The Hawkeye piccolo player did not want her father to join the Hawkeye Marching Band.
But once Steven Jepson adhered to that condition, Katie Jepson said she was excited to be his classmate — for more than sentimental reasons.
"It's funny having him here … I personally don't mind it so much, because when he lived in North Carolina, I never saw him," she said. "But now I can stop by and ask him, 'Hey when can I come do my laundry?' "
Steven Jepson, a 51-year-old 1982 UI graduate, wanted to choose the best education when returning to school for a doctorate.
His alma mater seemed the obvious choice.
"You have all the apparel already," Katie Jepson joked.
He said hopes to have an emphasis in producing and directing operas and musicals.
"Reefer Madness, the musical, is a piece I would love to do at the UI," he said. "But I also think School House Rock would be a lot of fun."
He said coming back to school was a scary concept at first, considering how long it had been since he had been a student.
"I've been worried about keeping up," he said. "But once I realized that I'm here to learn and enjoy it, it's become a lot more rewarding."
This semester, the two are in the same voice studio class with UI Professor Stephen Swanson.
When Katie Jepson told Swanson that her father was considering coming to the UI, the professor asked her how she felt about the situation.
"She told me then that she thought it would be great, and from that point on I knew things would work," Swanson said. "The Jepsons have a great relationship, relaxed and supportive of each other.

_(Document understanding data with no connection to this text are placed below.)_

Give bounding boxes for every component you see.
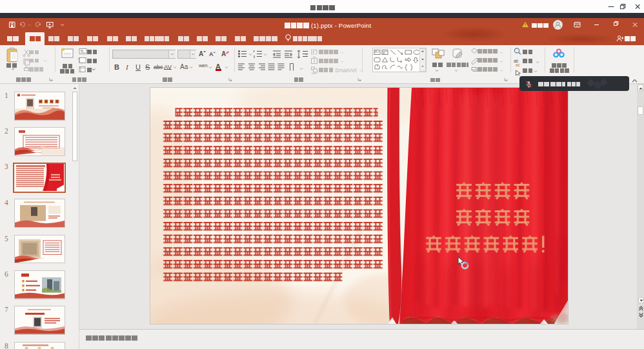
svg-text:ac: ac <box>516 63 521 67</box>
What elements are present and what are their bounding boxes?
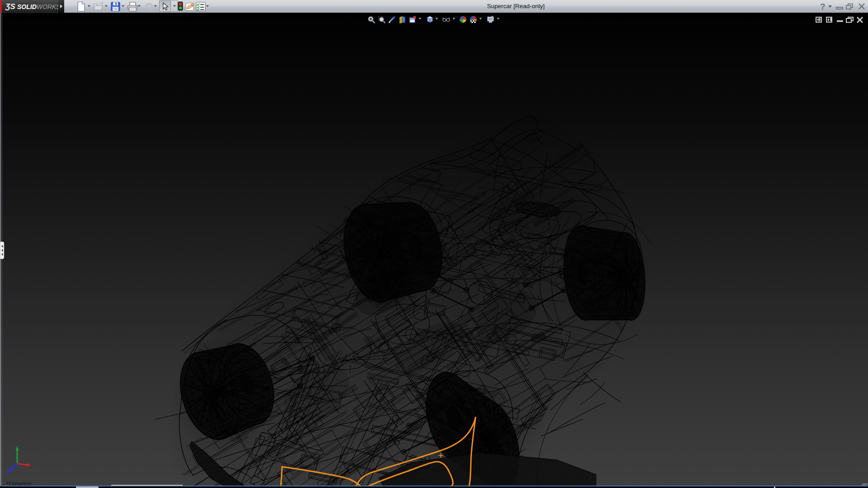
svg-text:ƷS: ƷS (5, 2, 15, 11)
svg-text:x: x (30, 465, 33, 469)
svg-text:SOLIDWORKS: SOLIDWORKS (17, 3, 58, 10)
svg-text:y: y (13, 445, 16, 450)
svg-text:?: ? (820, 2, 826, 11)
svg-text:z: z (6, 469, 9, 474)
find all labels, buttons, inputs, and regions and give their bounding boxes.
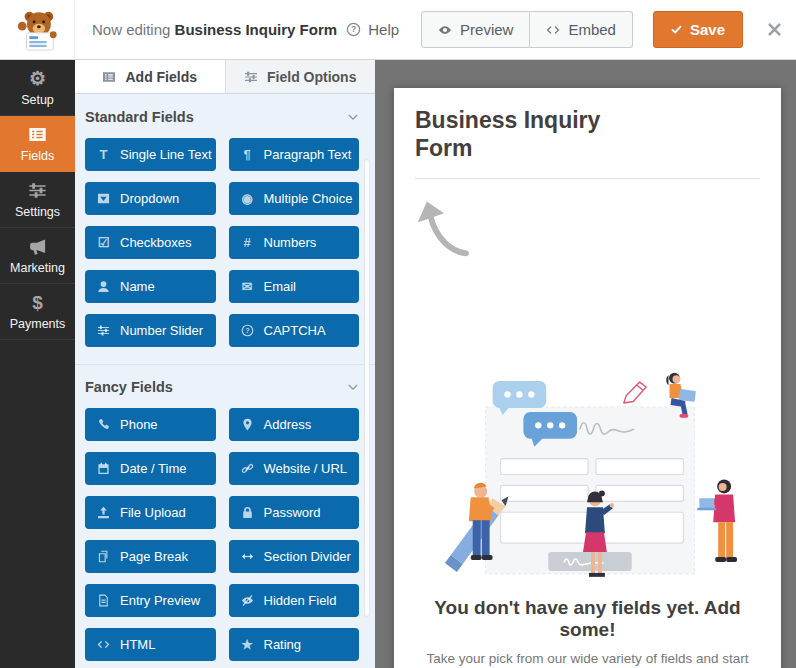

It is a real pleasure to have them both in my studio."
For this class, the two are also in the same seminar, which requires them to sing in front of the other students and get feedback from the professor.
Steven Jepson recalled the last time he had to sing in front of the class, and Katie Jepson wrote a critique on his performance.
"I was very blown away with how mature she is and how critical her ear was," Steven said. "At the end, when she had to write about what held her attention in the performance, she wrote, 'He's my daddy. I love you.' "
Katie Jepson said that her friends in the class are very impressed with her father's singing, and they see him more as a colleague than as her dad.
She described their first seminar and how she explained to her friends that she was going to go sit by her dad because he didn't have any friends.
Ultimately, in the dual role of father and fellow classmate, Steven Jepson said their relationship has evolved.
"Before she wouldn't listen to me, but now she'll occasionally ask me if I will help her with something," he said. "Now, she's not just looking at me like a dad but a colleague as well."